Victoria Barr, field manager of the Bureau of Land Management Ely District, Caliente office, told County Commissioners at their regular meeting Aug. 5, she is planning a tour of the Ash Springs facility in September with State Sen. Pete Goicochea and Assemblyman John Oscarson, as well as staff members from the offices of U.S. Sen. Harry Reid, Sen. John Heller, Rep. Mark Amodei, the County Commissioners and other state congressionals. No date has been selected yet.
BLM recently closed Ash Springs, locally known as Little Ash, to the public until further notice to provide for public safety.
“We want to show them (the congressionals) what the situation is of the condition of the spring and the habitat, of the degraded pool wall, so they can be prepared to start to field questions from their constituents about the spring being closed, and how long it might take before it opens and what is going to happen in the future. We want to communicate openly and transparently about what our process is there.”
Earlier, Barr had said, “Unauthorized modifications made to the pool by members of the public have undercut the banks, which could cause the rock wall to collapse.” The approximately one-acre site, located alongside U.S. Highway 93 about 110 miles north of Las Vegas, Nev., receives 65,000-plus visitors annually. The popular site is home to the endangered White River springfish, as well as several sensitive species that include the Pahranagat pebblesnail, Pahranagat naucorid bug and Grated tyronia.

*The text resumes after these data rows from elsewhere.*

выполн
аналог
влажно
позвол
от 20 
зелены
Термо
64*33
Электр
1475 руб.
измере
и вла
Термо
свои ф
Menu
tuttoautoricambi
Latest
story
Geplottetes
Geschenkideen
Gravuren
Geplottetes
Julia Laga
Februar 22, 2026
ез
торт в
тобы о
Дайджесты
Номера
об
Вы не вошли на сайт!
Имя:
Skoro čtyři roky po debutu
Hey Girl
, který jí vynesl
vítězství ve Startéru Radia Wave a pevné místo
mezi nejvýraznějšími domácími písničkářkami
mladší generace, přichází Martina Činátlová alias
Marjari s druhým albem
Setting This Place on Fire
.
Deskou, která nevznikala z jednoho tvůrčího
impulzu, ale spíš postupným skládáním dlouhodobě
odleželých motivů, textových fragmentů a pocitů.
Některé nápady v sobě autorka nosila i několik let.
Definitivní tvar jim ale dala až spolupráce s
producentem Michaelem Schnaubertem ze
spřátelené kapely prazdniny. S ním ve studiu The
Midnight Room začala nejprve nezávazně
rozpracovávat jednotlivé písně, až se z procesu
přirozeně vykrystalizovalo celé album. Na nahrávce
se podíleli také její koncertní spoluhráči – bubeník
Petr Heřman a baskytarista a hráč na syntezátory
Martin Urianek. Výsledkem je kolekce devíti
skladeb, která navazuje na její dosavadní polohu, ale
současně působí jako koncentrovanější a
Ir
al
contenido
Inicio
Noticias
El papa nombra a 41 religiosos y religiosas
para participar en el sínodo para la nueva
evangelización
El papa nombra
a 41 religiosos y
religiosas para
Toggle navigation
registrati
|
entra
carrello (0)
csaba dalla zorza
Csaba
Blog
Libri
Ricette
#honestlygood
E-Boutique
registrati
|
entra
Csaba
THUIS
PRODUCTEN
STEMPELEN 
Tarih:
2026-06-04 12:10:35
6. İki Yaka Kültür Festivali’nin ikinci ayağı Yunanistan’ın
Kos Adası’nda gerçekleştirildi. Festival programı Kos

Barr said BLM does not have a proposed action as yet for Ash Springs, but starting in October, “We will be having probably more than one public meeting where we want to get ideas from the communities and stakeholders as for the future of Ash Springs as we start our planning process. We want to find out what the public would like to see there. Nothing is off the table at this point in the range of alternatives, from selling the land, to it becoming county land they would maintain for public purposes.”